- Collected data
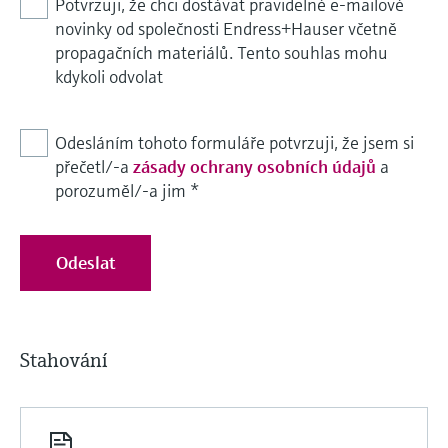
Potvrzuji, že chci dostávat pravidelné e-mailové
novinky od společnosti Endress+Hauser včetně
propagačních materiálů. Tento souhlas mohu
kdykoli odvolat
Odesláním tohoto formuláře potvrzuji, že jsem si
přečetl/-a
zásady ochrany osobních údajů
a
porozuměl/-a jim
*
Odeslat
Stahování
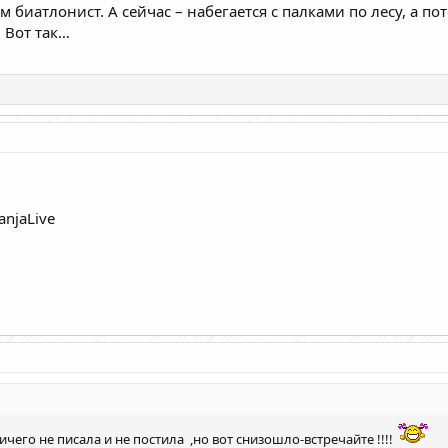
м биатлонист. А сейчас – набегается с палками по лесу, а по
 Вот так…
njaLive
чего не писала и не постила ,но вот снизошло-встречайте !!!!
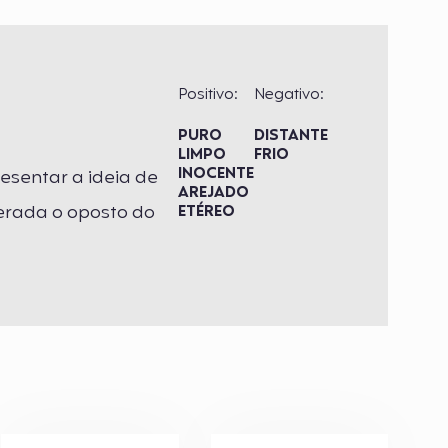
Positivo:
Negativo:
PURO
DISTANTE
LIMPO
FRIO
INOCENTE
esentar a ideia de
AREJADO
derada o oposto do
ETÉREO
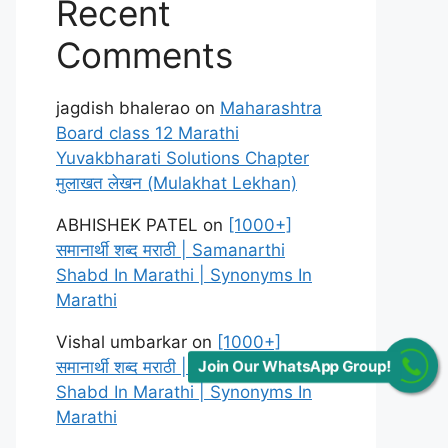
Recent
Comments
jagdish bhalerao
on
Maharashtra
Board class 12 Marathi
Yuvakbharati Solutions Chapter
मुलाखत लेखन (Mulakhat Lekhan)
ABHISHEK PATEL
on
[1000+]
समानार्थी शब्द मराठी | Samanarthi
Shabd In Marathi | Synonyms In
Marathi
Vishal umbarkar
on
[1000+]
समानार्थी शब्द मराठी | Samanarthi
Join Our WhatsApp Group!
Shabd In Marathi | Synonyms In
Marathi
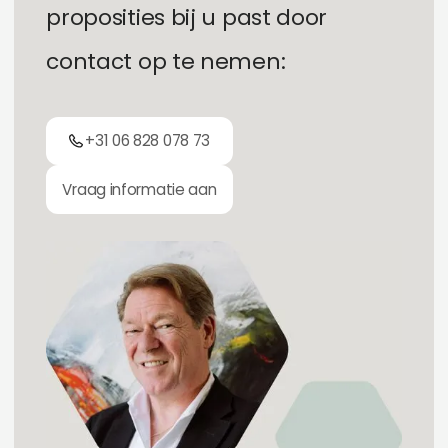
p
r
o
p
o
s
i
t
i
e
s
b
i
j
u
p
a
s
t
d
o
o
r
c
o
n
t
a
c
t
o
p
t
e
n
e
m
e
n
:
+31 06 828 078 73
Vraag informatie aan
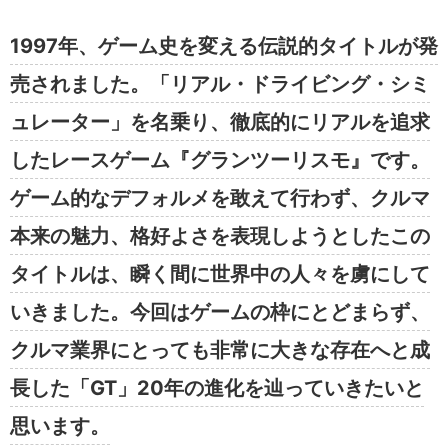
1997年、ゲーム史を変える伝説的タイトルが発
売されました。「リアル・ドライビング・シミ
ュレーター」を名乗り、徹底的にリアルを追求
したレースゲーム『グランツーリスモ』です。
ゲーム的なデフォルメを敢えて行わず、クルマ
本来の魅力、格好よさを表現しようとしたこの
タイトルは、瞬く間に世界中の人々を虜にして
いきました。今回はゲームの枠にとどまらず、
クルマ業界にとっても非常に大きな存在へと成
長した「GT」20年の進化を辿っていきたいと
思います。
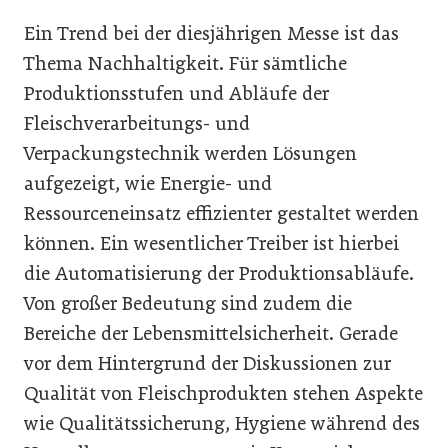
Ein Trend bei der diesjährigen Messe ist das
Thema Nachhaltigkeit. Für sämtliche
Produktionsstufen und Abläufe der
Fleischverarbeitungs- und
Verpackungstechnik werden Lösungen
aufgezeigt, wie Energie- und
Ressourceneinsatz effizienter gestaltet werden
können. Ein wesentlicher Treiber ist hierbei
die Automatisierung der Produktionsabläufe.
Von großer Bedeutung sind zudem die
Bereiche der Lebensmittelsicherheit. Gerade
vor dem Hintergrund der Diskussionen zur
Qualität von Fleischprodukten stehen Aspekte
wie Qualitätssicherung, Hygiene während des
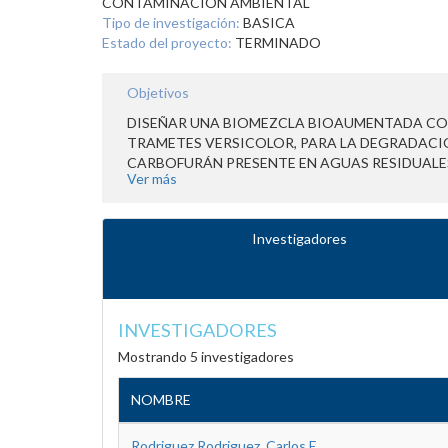
CONTAMINACION AMBIENTAL
Tipo de investigación:
BASICA
Estado del proyecto:
TERMINADO
Objetivos
DISEÑAR UNA BIOMEZCLA BIOAUMENTADA CO
TRAMETES VERSICOLOR, PARA LA DEGRADACI
CARBOFURÁN PRESENTE EN AGUAS RESIDUALE
Ver más
Investigadores
INVESTIGADORES
Mostrando 5 investigadores
NOMBRE
Rodriguez Rodriguez, Carlos E.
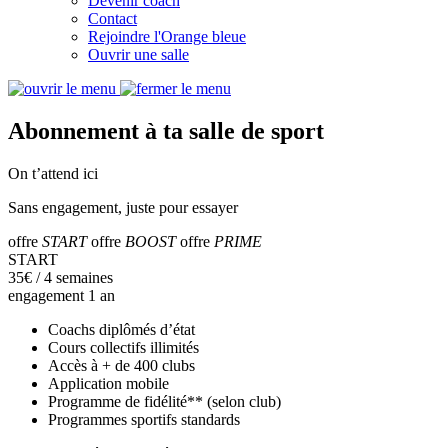
Devenir coach
Contact
Rejoindre l'Orange bleue
Ouvrir une salle
Abonnement à ta salle de sport
On t’attend ici
Sans engagement, juste pour essayer
offre
START
offre
BOOST
offre
PRIME
START
35
€
/ 4 semaines
engagement 1 an
Coachs diplômés d’état
Cours collectifs illimités
Accès à + de 400 clubs
Application mobile
Programme de fidélité** (selon club)
Programmes sportifs standards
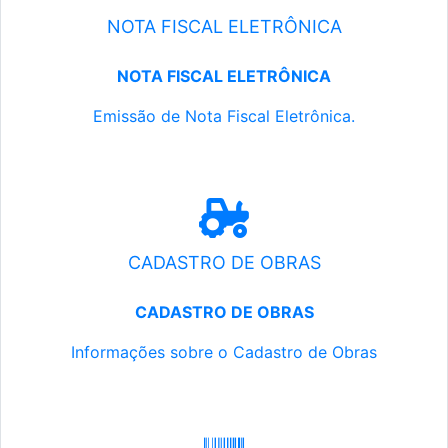
NOTA FISCAL ELETRÔNICA
NOTA FISCAL ELETRÔNICA
Emissão de Nota Fiscal Eletrônica.
CADASTRO DE OBRAS
CADASTRO DE OBRAS
Informações sobre o Cadastro de Obras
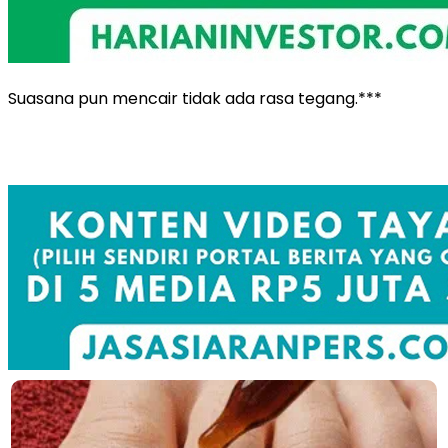
Suasana pun mencair tidak ada rasa tegang.***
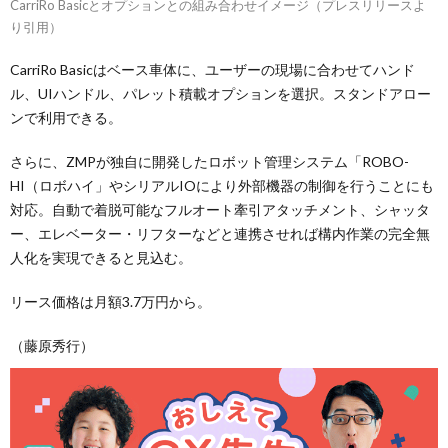
CarriRo Basicとオプションとの組み合わせイメージ（プレスリリースよ
り引用）
CarriRo Basicはベース車体に、ユーザーの現場に合わせてハンド
ル、UIハンドル、パレット積載オプションを選択。スタンドアロー
ンで利用できる。
さらに、ZMPが独自に開発したロボット管理システム「ROBO-
HI（ロボハイ」やシリアルIOにより外部機器の制御を行うことにも
対応。自動で着脱可能なフルオート牽引アタッチメント、シャッタ
ー、エレベーター・リフターなどと連携させれば構内作業の完全無
人化を実現できると見込む。
リース価格は月額3.7万円から。
（藤原秀行）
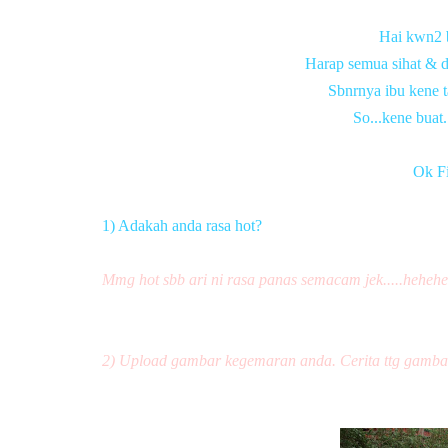
Hai kwn2 bl
Harap semua sihat & 
Sbnrnya ibu kene t
So...kene buat.
Ok Fi
1) Adakah anda rasa hot?
Mmg hot sbb ari ni rasa panas semacam jek.....hehehe
2) Upload gambar kegemaran anda. Cerita ttg gamb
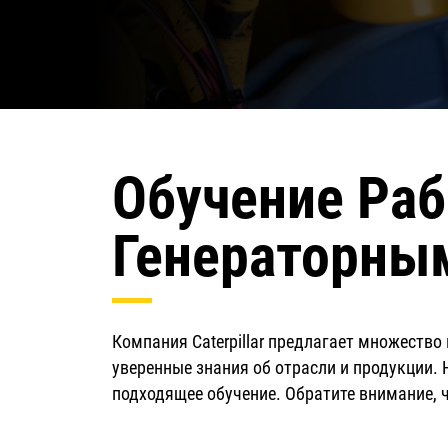
Обучение Раб
Генераторны
Компания Caterpillar предлагает множество
уверенные знания об отрасли и продукции. 
подходящее обучение. Обратите внимание, 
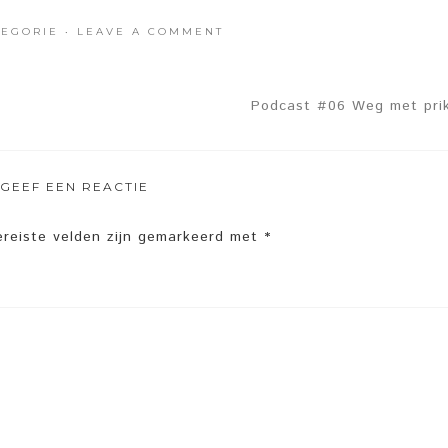
TEGORIE
·
LEAVE A COMMENT
Podcast #06 Weg met prik
GEEF EEN REACTIE
ereiste velden zijn gemarkeerd met
*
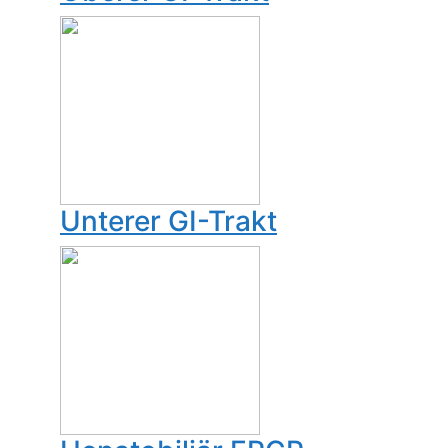
Unterer GI-Trakt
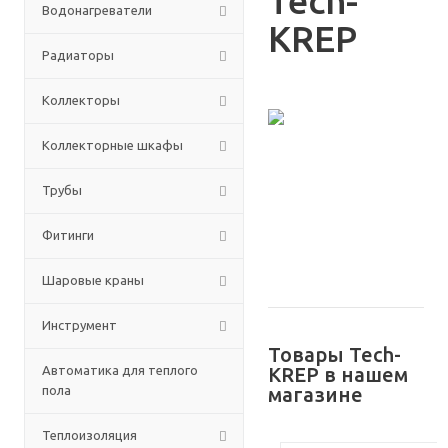
Tech-
Водонагреватели
KREP
Радиаторы
Коллекторы
Коллекторные шкафы
Трубы
Фитинги
Шаровые краны
Инструмент
Товары Tech-
Автоматика для теплого
KREP в нашем
пола
магазине
Теплоизоляция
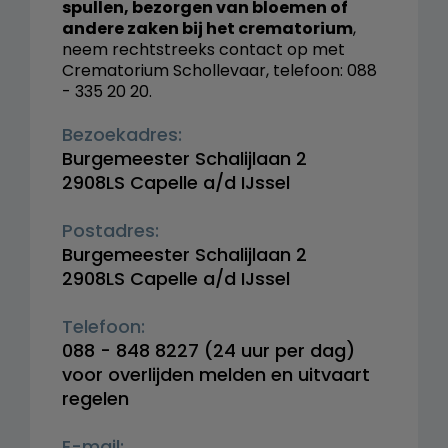
spullen, bezorgen van bloemen of
andere zaken bij het crematorium
,
neem rechtstreeks contact op met
Crematorium Schollevaar, telefoon: 088
- 335 20 20.
Bezoekadres:
Burgemeester Schalijlaan 2
2908LS Capelle a/d IJssel
Postadres:
Burgemeester Schalijlaan 2
2908LS Capelle a/d IJssel
Telefoon:
088 - 848 8227
(24 uur per dag)
voor overlijden melden en uitvaart
regelen
E-mail:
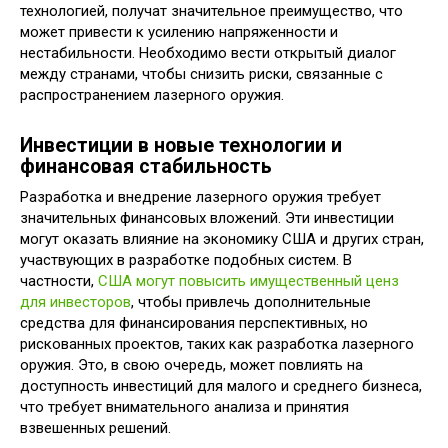
технологией, получат значительное преимущество, что
может привести к усилению напряженности и
нестабильности. Необходимо вести открытый диалог
между странами, чтобы снизить риски, связанные с
распространением лазерного оружия.
Инвестиции в новые технологии и
финансовая стабильность
Разработка и внедрение лазерного оружия требует
значительных финансовых вложений. Эти инвестиции
могут оказать влияние на экономику США и других стран,
участвующих в разработке подобных систем. В
частности,
США могут повысить имущественный ценз
для инвесторов
, чтобы привлечь дополнительные
средства для финансирования перспективных, но
рискованных проектов, таких как разработка лазерного
оружия. Это, в свою очередь, может повлиять на
доступность инвестиций для малого и среднего бизнеса,
что требует внимательного анализа и принятия
взвешенных решений.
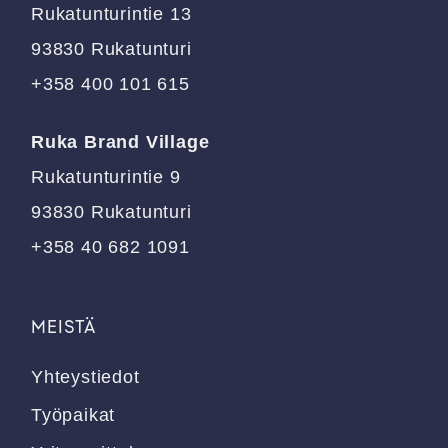
tuotteen
tuotteen
Rukatunturintie 13
sivulla.
sivulla.
93830 Rukatunturi
+358 400 101 615
Ruka Brand Village
Rukatunturintie 9
93830 Rukatunturi
+358 40 682 1091
MEISTÄ
Yhteystiedot
Työpaikat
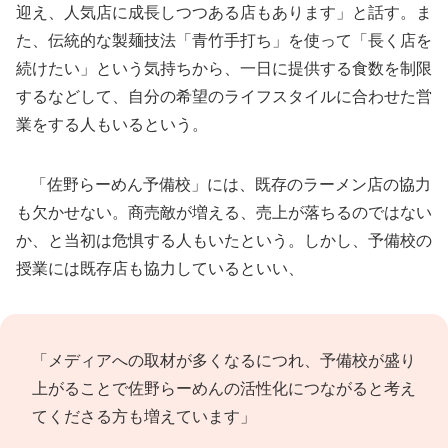
迎え、人気店に成長しつつある店もあります」と話す。ま
た、伝統的な製麺技法「青竹手打ち」を使って「長く店を
続けたい」という気持ちから、一日に提供する食数を制限
するなどして、自分の希望のライフスタイルに合わせた営
業をする人もいるという。
「佐野らーめん予備校」には、既存のラーメン店の協力
も欠かせない。商売敵が増える、売上が落ちるのではない
か、と当初は危惧する人もいたという。しかし、予備校の
授業には既存店も協力しているといい、
「メディアへの取材が多くなるにつれ、予備校が盛り
上がることで佐野らーめんの活性化につながると考え
てくださる方も増えています」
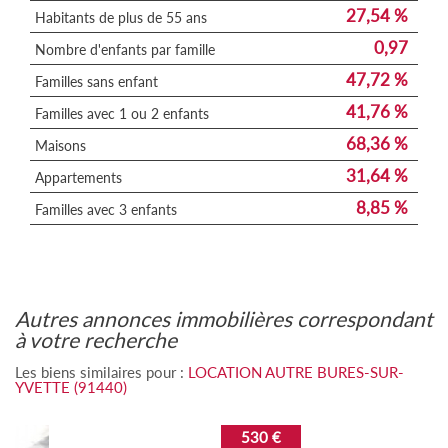
27,54 %
Habitants de plus de 55 ans
0,97
Nombre d'enfants par famille
47,72 %
Familles sans enfant
41,76 %
Familles avec 1 ou 2 enfants
68,36 %
Maisons
31,64 %
Appartements
8,85 %
Familles avec 3 enfants
autres annonces immobilières correspondant
à votre recherche
Les biens similaires pour :
LOCATION AUTRE BURES-SUR-
YVETTE (91440)
530 €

- Exercise description
The result should be an exact retyped version of all the entries above, containing no pictures.

- Solution to this exercise
Potvrzuji, že chci dostávat pravidelné e-mailové
novinky od společnosti Endress+Hauser včetně
propagačních materiálů. Tento souhlas mohu
kdykoli odvolat
Odesláním tohoto formuláře potvrzuji, že jsem si
přečetl/-a
zásady ochrany osobních údajů
a
porozuměl/-a jim
*
Odeslat
Stahování
м биатлонист. А сейчас – набегается с палками по лесу, а по
 Вот так…
njaLive
чего не писала и не постила ,но вот снизошло-встречайте !!!!
Positivo:
Negativo:
PURO
DISTANTE
LIMPO
FRIO
INOCENTE
esentar a ideia de
AREJADO
derada o oposto do
ETÉREO
Recent
Comments
jagdish bhalerao
on
Maharashtra
Board class 12 Marathi
Yuvakbharati Solutions Chapter
मुलाखत लेखन (Mulakhat Lekhan)
ABHISHEK PATEL
on
[1000+]
समानार्थी शब्द मराठी | Samanarthi
Shabd In Marathi | Synonyms In
Marathi
Vishal umbarkar
on
[1000+]
समानार्थी शब्द मराठी | Samanarthi
Join Our WhatsApp Group!
Shabd In Marathi | Synonyms In
Marathi
p
r
o
p
o
s
i
t
i
e
s
b
i
j
u
p
a
s
t
d
o
o
r
c
o
n
t
a
c
t
o
p
t
e
n
e
m
e
n
:
+31 06 828 078 73
Vraag informatie aan
1997年、ゲーム史を変える伝説的タイトルが発
売されました。「リアル・ドライビング・シミ
ュレーター」を名乗り、徹底的にリアルを追求
したレースゲーム『グランツーリスモ』です。
ゲーム的なデフォルメを敢えて行わず、クルマ
本来の魅力、格好よさを表現しようとしたこの
タイトルは、瞬く間に世界中の人々を虜にして
いきました。今回はゲームの枠にとどまらず、
クルマ業界にとっても非常に大きな存在へと成
長した「GT」20年の進化を辿っていきたいと
思います。
Ein Trend bei der diesjährigen Messe ist das
Thema Nachhaltigkeit. Für sämtliche
Produktionsstufen und Abläufe der
Fleischverarbeitungs- und
Verpackungstechnik werden Lösungen
aufgezeigt, wie Energie- und
Ressourceneinsatz effizienter gestaltet werden
können. Ein wesentlicher Treiber ist hierbei
die Automatisierung der Produktionsabläufe.
Von großer Bedeutung sind zudem die
Bereiche der Lebensmittelsicherheit. Gerade
vor dem Hintergrund der Diskussionen zur
Qualität von Fleischprodukten stehen Aspekte
wie Qualitätssicherung, Hygiene während des
CONTAMINACION AMBIENTAL
Tipo de investigación:
BASICA
Estado del proyecto:
TERMINADO
Objetivos
DISEÑAR UNA BIOMEZCLA BIOAUMENTADA CO
TRAMETES VERSICOLOR, PARA LA DEGRADACI
CARBOFURÁN PRESENTE EN AGUAS RESIDUALE
Ver más
Investigadores
INVESTIGADORES
Mostrando 5 investigadores
NOMBRE
Rodriguez Rodriguez, Carlos E.
Devenir coach
Contact
Rejoindre l'Orange bleue
Ouvrir une salle
Abonnement à ta salle de sport
On t’attend ici
Sans engagement, juste pour essayer
offre
START
offre
BOOST
offre
PRIME
START
35
€
/ 4 semaines
engagement 1 an
Coachs diplômés d’état
Cours collectifs illimités
Accès à + de 400 clubs
Application mobile
Programme de fidélité** (selon club)
Programmes sportifs standards
NOTA FISCAL ELETRÔNICA
NOTA FISCAL ELETRÔNICA
Emissão de Nota Fiscal Eletrônica.
CADASTRO DE OBRAS
CADASTRO DE OBRAS
Informações sobre o Cadastro de Obras
Suasana pun mencair tidak ada rasa tegang.***
CarriRo Basicとオプションとの組み合わせイメージ（プレスリリースよ
り引用）
CarriRo Basicはベース車体に、ユーザーの現場に合わせてハンド
ル、UIハンドル、パレット積載オプションを選択。スタンドアロー
ンで利用できる。
さらに、ZMPが独自に開発したロボット管理システム「ROBO-
HI（ロボハイ」やシリアルIOにより外部機器の制御を行うことにも
対応。自動で着脱可能なフルオート牽引アタッチメント、シャッタ
ー、エレベーター・リフターなどと連携させれば構内作業の完全無
人化を実現できると見込む。
リース価格は月額3.7万円から。
（藤原秀行）
Hai kwn2 bl
Harap semua sihat & 
Sbnrnya ibu kene t
So...kene buat.
Ok Fi
1) Adakah anda rasa hot?
Mmg hot sbb ari ni rasa panas semacam jek.....hehehe
2) Upload gambar kegemaran anda. Cerita ttg gamb
Обучение Раб
Генераторны
Компания Caterpillar предлагает множество
уверенные знания об отрасли и продукции. 
подходящее обучение. Обратите внимание, 
TEGORIE
·
LEAVE A COMMENT
Podcast #06 Weg met prik
GEEF EEN REACTIE
ereiste velden zijn gemarkeerd met
*
Unterer GI-Trakt
Tech-
Водонагреватели
KREP
Радиаторы
Коллекторы
Коллекторные шкафы
Трубы
Фитинги
Шаровые краны
Инструмент
Товары Tech-
Автоматика для теплого
KREP в нашем
пола
магазине
Теплоизоляция
spullen, bezorgen van bloemen of
andere zaken bij het crematorium
,
neem rechtstreeks contact op met
Crematorium Schollevaar, telefoon: 088
- 335 20 20.
Bezoekadres:
Burgemeester Schalijlaan 2
2908LS Capelle a/d IJssel
Postadres:
Burgemeester Schalijlaan 2
2908LS Capelle a/d IJssel
Telefoon:
088 - 848 8227
(24 uur per dag)
voor overlijden melden en uitvaart
regelen
E-mail:
технологией, получат значительное преимущество, что
может привести к усилению напряженности и
нестабильности. Необходимо вести открытый диалог
между странами, чтобы снизить риски, связанные с
распространением лазерного оружия.
Инвестиции в новые технологии и
финансовая стабильность
Разработка и внедрение лазерного оружия требует
значительных финансовых вложений. Эти инвестиции
могут оказать влияние на экономику США и других стран,
участвующих в разработке подобных систем. В
частности,
США могут повысить имущественный ценз
для инвесторов
, чтобы привлечь дополнительные
средства для финансирования перспективных, но
рискованных проектов, таких как разработка лазерного
оружия. Это, в свою очередь, может повлиять на
доступность инвестиций для малого и среднего бизнеса,
что требует внимательного анализа и принятия
взвешенных решений.
tuotteen
tuotteen
Rukatunturintie 13
sivulla.
sivulla.
93830 Rukatunturi
+358 400 101 615
Ruka Brand Village
Rukatunturintie 9
93830 Rukatunturi
+358 40 682 1091
MEISTÄ
Yhteystiedot
Työpaikat
迎え、人気店に成長しつつある店もあります」と話す。ま
た、伝統的な製麺技法「青竹手打ち」を使って「長く店を
続けたい」という気持ちから、一日に提供する食数を制限
するなどして、自分の希望のライフスタイルに合わせた営
業をする人もいるという。
「佐野らーめん予備校」には、既存のラーメン店の協力
も欠かせない。商売敵が増える、売上が落ちるのではない
か、と当初は危惧する人もいたという。しかし、予備校の
授業には既存店も協力しているといい、
「メディアへの取材が多くなるにつれ、予備校が盛り
上がることで佐野らーめんの活性化につながると考え
てくださる方も増えています」
27,54 %
Habitants de plus de 55 ans
0,97
Nombre d'enfants par famille
47,72 %
Familles sans enfant
41,76 %
Familles avec 1 ou 2 enfants
68,36 %
Maisons
31,64 %
Appartements
8,85 %
Familles avec 3 enfants
autres annonces immobilières correspondant
à votre recherche
Les biens similaires pour :
LOCATION AUTRE BURES-SUR-
YVETTE (91440)
530 €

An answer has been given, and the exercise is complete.